*Exercise requirements:* In these records, how many lines contain "mais"? Please reply with the number only.

--- Excerpted data ---

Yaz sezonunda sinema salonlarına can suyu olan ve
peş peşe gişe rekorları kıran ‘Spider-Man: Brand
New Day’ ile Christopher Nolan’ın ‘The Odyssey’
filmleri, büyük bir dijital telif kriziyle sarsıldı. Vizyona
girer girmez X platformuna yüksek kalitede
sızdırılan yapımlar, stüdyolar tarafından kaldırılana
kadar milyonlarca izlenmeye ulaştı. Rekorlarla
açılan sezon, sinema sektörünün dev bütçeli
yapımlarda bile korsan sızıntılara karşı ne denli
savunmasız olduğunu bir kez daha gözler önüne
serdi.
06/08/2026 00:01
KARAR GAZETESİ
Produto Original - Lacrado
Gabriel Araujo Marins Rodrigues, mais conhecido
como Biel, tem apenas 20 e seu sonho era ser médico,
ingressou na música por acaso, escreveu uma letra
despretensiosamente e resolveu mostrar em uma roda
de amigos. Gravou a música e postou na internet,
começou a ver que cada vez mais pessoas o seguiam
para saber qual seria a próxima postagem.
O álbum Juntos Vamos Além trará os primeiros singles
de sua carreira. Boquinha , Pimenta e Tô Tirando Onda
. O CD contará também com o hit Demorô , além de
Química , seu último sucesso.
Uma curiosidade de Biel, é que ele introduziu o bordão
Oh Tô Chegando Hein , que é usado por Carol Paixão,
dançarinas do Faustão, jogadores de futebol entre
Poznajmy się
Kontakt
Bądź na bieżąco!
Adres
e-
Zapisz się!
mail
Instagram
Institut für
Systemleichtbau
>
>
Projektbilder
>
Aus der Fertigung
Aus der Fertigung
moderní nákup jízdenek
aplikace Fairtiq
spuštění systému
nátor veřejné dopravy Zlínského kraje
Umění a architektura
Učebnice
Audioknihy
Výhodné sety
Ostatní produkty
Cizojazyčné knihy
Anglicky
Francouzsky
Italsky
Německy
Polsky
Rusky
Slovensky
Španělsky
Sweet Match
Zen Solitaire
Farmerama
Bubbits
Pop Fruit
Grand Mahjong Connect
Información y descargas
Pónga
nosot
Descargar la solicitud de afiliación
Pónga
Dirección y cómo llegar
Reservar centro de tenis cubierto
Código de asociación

---

*Problem solution:* 2